[Page segmentation data]:
※ ※ ※

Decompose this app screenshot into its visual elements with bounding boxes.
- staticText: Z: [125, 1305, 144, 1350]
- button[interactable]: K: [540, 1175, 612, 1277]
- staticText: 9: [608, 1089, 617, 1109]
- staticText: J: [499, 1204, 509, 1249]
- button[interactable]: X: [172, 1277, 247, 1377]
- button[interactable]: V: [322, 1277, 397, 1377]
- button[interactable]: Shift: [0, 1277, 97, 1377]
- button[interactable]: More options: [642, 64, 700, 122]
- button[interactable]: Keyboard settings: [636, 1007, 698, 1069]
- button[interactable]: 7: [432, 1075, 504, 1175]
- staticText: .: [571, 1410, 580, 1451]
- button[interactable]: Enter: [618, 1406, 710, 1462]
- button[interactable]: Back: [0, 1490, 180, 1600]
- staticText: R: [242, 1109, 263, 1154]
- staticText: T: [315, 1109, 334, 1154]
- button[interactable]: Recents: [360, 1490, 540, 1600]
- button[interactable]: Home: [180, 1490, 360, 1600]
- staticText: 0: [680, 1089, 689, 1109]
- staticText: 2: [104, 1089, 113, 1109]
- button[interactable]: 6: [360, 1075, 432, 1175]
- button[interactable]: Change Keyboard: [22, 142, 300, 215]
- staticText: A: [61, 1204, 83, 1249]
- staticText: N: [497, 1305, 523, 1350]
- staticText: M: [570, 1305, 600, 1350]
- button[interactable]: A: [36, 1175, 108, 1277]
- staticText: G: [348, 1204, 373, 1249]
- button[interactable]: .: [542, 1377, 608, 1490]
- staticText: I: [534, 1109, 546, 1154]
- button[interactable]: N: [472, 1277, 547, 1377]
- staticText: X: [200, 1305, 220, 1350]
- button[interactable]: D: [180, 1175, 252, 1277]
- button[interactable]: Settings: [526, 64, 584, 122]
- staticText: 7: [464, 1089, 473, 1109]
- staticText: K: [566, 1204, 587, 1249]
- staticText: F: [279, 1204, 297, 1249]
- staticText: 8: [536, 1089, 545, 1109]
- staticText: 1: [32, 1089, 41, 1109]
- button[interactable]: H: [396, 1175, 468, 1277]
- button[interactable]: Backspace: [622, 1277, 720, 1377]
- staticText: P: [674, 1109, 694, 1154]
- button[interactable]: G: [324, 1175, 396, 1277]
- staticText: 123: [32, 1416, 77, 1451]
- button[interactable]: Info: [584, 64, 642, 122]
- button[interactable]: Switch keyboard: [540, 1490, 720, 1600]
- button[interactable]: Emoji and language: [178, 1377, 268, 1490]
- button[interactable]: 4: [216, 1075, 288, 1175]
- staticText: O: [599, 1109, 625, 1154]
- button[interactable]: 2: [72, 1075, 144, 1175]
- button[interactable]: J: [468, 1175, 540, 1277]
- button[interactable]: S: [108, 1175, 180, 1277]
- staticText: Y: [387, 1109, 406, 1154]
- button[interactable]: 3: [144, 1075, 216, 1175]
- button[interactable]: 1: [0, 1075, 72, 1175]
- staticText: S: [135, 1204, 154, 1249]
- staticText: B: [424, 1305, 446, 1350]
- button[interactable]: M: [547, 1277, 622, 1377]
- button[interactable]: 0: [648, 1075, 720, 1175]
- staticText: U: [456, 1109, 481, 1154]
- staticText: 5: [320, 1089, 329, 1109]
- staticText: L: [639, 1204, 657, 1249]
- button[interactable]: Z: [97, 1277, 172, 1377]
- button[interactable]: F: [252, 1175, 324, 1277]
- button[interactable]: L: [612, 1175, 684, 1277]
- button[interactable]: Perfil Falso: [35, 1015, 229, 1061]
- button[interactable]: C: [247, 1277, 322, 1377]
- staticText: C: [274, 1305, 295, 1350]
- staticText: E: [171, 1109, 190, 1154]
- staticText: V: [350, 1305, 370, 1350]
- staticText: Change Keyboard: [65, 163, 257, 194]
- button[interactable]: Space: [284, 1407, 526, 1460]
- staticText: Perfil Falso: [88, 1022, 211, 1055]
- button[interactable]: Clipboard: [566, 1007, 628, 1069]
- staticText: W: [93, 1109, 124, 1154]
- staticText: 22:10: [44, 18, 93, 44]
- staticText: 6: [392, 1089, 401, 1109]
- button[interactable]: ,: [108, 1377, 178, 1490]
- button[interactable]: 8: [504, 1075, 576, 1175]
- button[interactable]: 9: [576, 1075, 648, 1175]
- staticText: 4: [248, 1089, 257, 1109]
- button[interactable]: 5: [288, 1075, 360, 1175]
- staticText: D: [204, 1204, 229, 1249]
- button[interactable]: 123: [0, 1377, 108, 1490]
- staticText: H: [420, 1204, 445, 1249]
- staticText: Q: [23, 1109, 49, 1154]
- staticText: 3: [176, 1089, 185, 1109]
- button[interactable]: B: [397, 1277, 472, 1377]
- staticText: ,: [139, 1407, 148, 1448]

※ ※ ※

[Task directions]: Taking the entries above, please repeat each one exactly.

[Result of the task]:
Decompose this app screenshot into its visual elements with bounding boxes.
- staticText: Z: [125, 1305, 144, 1350]
- button[interactable]: K: [540, 1175, 612, 1277]
- staticText: 9: [608, 1089, 617, 1109]
- staticText: J: [499, 1204, 509, 1249]
- button[interactable]: X: [172, 1277, 247, 1377]
- button[interactable]: V: [322, 1277, 397, 1377]
- button[interactable]: Shift: [0, 1277, 97, 1377]
- button[interactable]: More options: [642, 64, 700, 122]
- button[interactable]: Keyboard settings: [636, 1007, 698, 1069]
- button[interactable]: 7: [432, 1075, 504, 1175]
- staticText: .: [571, 1410, 580, 1451]
- button[interactable]: Enter: [618, 1406, 710, 1462]
- button[interactable]: Back: [0, 1490, 180, 1600]
- staticText: R: [242, 1109, 263, 1154]
- staticText: T: [315, 1109, 334, 1154]
- button[interactable]: Recents: [360, 1490, 540, 1600]
- button[interactable]: Home: [180, 1490, 360, 1600]
- staticText: 0: [680, 1089, 689, 1109]
- staticText: 2: [104, 1089, 113, 1109]
- button[interactable]: 6: [360, 1075, 432, 1175]
- button[interactable]: Change Keyboard: [22, 142, 300, 215]
- staticText: A: [61, 1204, 83, 1249]
- staticText: N: [497, 1305, 523, 1350]
- staticText: M: [570, 1305, 600, 1350]
- button[interactable]: A: [36, 1175, 108, 1277]
- staticText: G: [348, 1204, 373, 1249]
- button[interactable]: .: [542, 1377, 608, 1490]
- staticText: I: [534, 1109, 546, 1154]
- button[interactable]: N: [472, 1277, 547, 1377]
- staticText: X: [200, 1305, 220, 1350]
- button[interactable]: D: [180, 1175, 252, 1277]
- button[interactable]: Settings: [526, 64, 584, 122]
- staticText: 7: [464, 1089, 473, 1109]
- staticText: K: [566, 1204, 587, 1249]
- staticText: F: [279, 1204, 297, 1249]
- staticText: 8: [536, 1089, 545, 1109]
- staticText: 1: [32, 1089, 41, 1109]
- button[interactable]: H: [396, 1175, 468, 1277]
- button[interactable]: Backspace: [622, 1277, 720, 1377]
- staticText: P: [674, 1109, 694, 1154]
- button[interactable]: G: [324, 1175, 396, 1277]
- staticText: 123: [32, 1416, 77, 1451]
- button[interactable]: Info: [584, 64, 642, 122]
- button[interactable]: Switch keyboard: [540, 1490, 720, 1600]
- button[interactable]: Emoji and language: [178, 1377, 268, 1490]
- button[interactable]: 4: [216, 1075, 288, 1175]
- staticText: O: [599, 1109, 625, 1154]
- button[interactable]: 2: [72, 1075, 144, 1175]
- button[interactable]: J: [468, 1175, 540, 1277]
- button[interactable]: S: [108, 1175, 180, 1277]
- staticText: Y: [387, 1109, 406, 1154]
- button[interactable]: 3: [144, 1075, 216, 1175]
- button[interactable]: 1: [0, 1075, 72, 1175]
- staticText: S: [135, 1204, 154, 1249]
- staticText: B: [424, 1305, 446, 1350]
- button[interactable]: M: [547, 1277, 622, 1377]
- button[interactable]: 0: [648, 1075, 720, 1175]
- staticText: U: [456, 1109, 481, 1154]
- staticText: 5: [320, 1089, 329, 1109]
- staticText: L: [639, 1204, 657, 1249]
- button[interactable]: Z: [97, 1277, 172, 1377]
- button[interactable]: F: [252, 1175, 324, 1277]
- button[interactable]: L: [612, 1175, 684, 1277]
- button[interactable]: Perfil Falso: [35, 1015, 229, 1061]
- button[interactable]: C: [247, 1277, 322, 1377]
- staticText: C: [274, 1305, 295, 1350]
- staticText: E: [171, 1109, 190, 1154]
- staticText: V: [350, 1305, 370, 1350]
- staticText: Change Keyboard: [65, 163, 257, 194]
- button[interactable]: Space: [284, 1407, 526, 1460]
- staticText: Perfil Falso: [88, 1022, 211, 1055]
- button[interactable]: Clipboard: [566, 1007, 628, 1069]
- staticText: W: [93, 1109, 124, 1154]
- staticText: 22:10: [44, 18, 93, 44]
- staticText: 6: [392, 1089, 401, 1109]
- button[interactable]: ,: [108, 1377, 178, 1490]
- button[interactable]: 8: [504, 1075, 576, 1175]
- button[interactable]: 9: [576, 1075, 648, 1175]
- staticText: 4: [248, 1089, 257, 1109]
- button[interactable]: 5: [288, 1075, 360, 1175]
- staticText: D: [204, 1204, 229, 1249]
- button[interactable]: 123: [0, 1377, 108, 1490]
- staticText: H: [420, 1204, 445, 1249]
- staticText: Q: [23, 1109, 49, 1154]
- staticText: 3: [176, 1089, 185, 1109]
- button[interactable]: B: [397, 1277, 472, 1377]
- staticText: ,: [139, 1407, 148, 1448]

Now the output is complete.